今日の一貫

地域に根ざしたビジネスについて 足りない創意、新しい業態

西川町で行ってきた新規産業送出推進事業の初年度が終わった。
ビジネスプランの募集プロジェクトをおこなった。

1)ビジネスプラン募集プロジェクトの評価
その中で、これからの地域経済のためには、「創意」が必要であることを訴えた。
それに同意する町民が少なからずおり、アイディアを持つ町民もいることに意を強くした。

それに応じ、12名の応募があったのは、成果である。良いプランが出てきたと思う。これからも、地域に根ざしたビジネスの紹介をぞくそくしていく必要があると感じた。

本事業で何よりよかったのは、プランで表彰された人はもとより、表彰する側にまわった町の各種団体の長たちの間にも、半信半疑ながらも、起業が大事であるとの認識にたってもらえたことである。


2)町在住の会社社長が期待される

同時に足りない点も明らかになった。考えてみるとそれは我が国の多くの地方都市・地方農村に共通することのようにも思われる。
地域資源はふんだんにあるけれど、「人的創意」「知財」がもっとも足りない資源でないかということ。ビジネスプランを実践する経営者の不在である。
これまでの地域興しは、地元の資源を見直そう、などといってきたけど、それより大事なのは、人的資源のエンパワーメント。リービッヒの最小率の法則ではないが、もっとも足りないものに、その地域の有り様はは規定されるのではないか。

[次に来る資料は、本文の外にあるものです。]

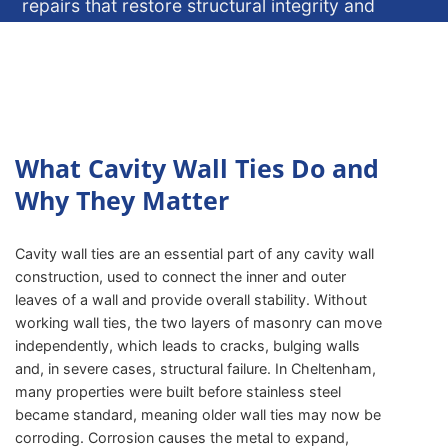
repairs that restore structural integrity and
protect your home or building.
ENQUIRE NOW
What Cavity Wall Ties Do and
Why They Matter
Cavity wall ties are an essential part of any cavity wall
construction, used to connect the inner and outer
leaves of a wall and provide overall stability. Without
working wall ties, the two layers of masonry can move
independently, which leads to cracks, bulging walls
and, in severe cases, structural failure. In Cheltenham,
many properties were built before stainless steel
became standard, meaning older wall ties may now be
corroding. Corrosion causes the metal to expand,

町内の資源を利用し、適切なマネージメントにより付加価値を増大させる経営者は、町内にいないことはないが、新しいこととなるといないのではないか。旧来からの町の組織(具体的に言うと差し障りがあるので書かないが)も、既得権を守ることに汲々としており、「創意」とは逆のスタンスであることも懸念される。町が、適切な能力の発揮を促す配置をしているかとなると疑問もあった。
新しいことをする際に、もっともやっかいなのは、こうした「功成り名を遂げた人」である。実際西川町でも、いかにプランがだめかを必死に理論武装して必死に語っていた。彼らは彼らのロジックがあるのだ。
しかし、新しいことは、そこからは生まれない。


そんな中で、地場を意識する町在住の会社は、その役割を担えるのではないかと感じた。彼らはまだ成長過程にあり、何かビジネスチャンスはないかを常に考えている。
旧来からの人的関係の中で閉塞に陥いり、また地域に住む人々の仕事がほぼ確定している中で、ニュービジネスの担い手を捜すのは困難という、多くの農村地域が抱える人的資源の一般的希少性状況を突破するために、唯一、託せる人たちが町在住の地域定着型産業の社長たちではないか。新規立ち上げの初期バリヤーをクリヤしやすいこともあるし、カンもいい。
我々や役所の職員のように、全部勉強してからじゃないと不安だし行動できないと言う人種とは違う。


3)地域ビジネスの新しいありよう

また、「地域ビジネス」の方向も従来とは違ってきているように思われる。
それは、農業は農業者、清掃業は清掃業者、製材業は製材業者といった業種別の展開ではないのではないかということ。
たとえば、製材業者が、農業も、加工業も、観光も手がけるという、コングロマリット型産業という新たな業態が展望されているように思われる。複数の事業を一つの会社に包含するのは、もはや当たり前のことなのだが、しかし、農村や地方都市の会社は、どういう訳か、単一業種が多い。
なかなか総合化、多角経営にいかないのだ。そこには、資金力や、企画力があるのだろう。
しかし、西川町などのような中山間地の資源はそれ自体としてビジネスチャンスになり得る。中山間地であればあるほど多様性に富んでいる。資源間の有機的連携によって商品価値はますますが高まると思うのだが。とすれば、これらを一元的に、統一感を持って商品化する会社が必要となるのは必然のような気がするのだが。
地域として必要とされるあらゆる業種を、その地域であるが故に存続させる新たな業態が必死となっているように思うのだが。
会社のコンセプトは「地域としての業態」を確立することといっていいかもしれない。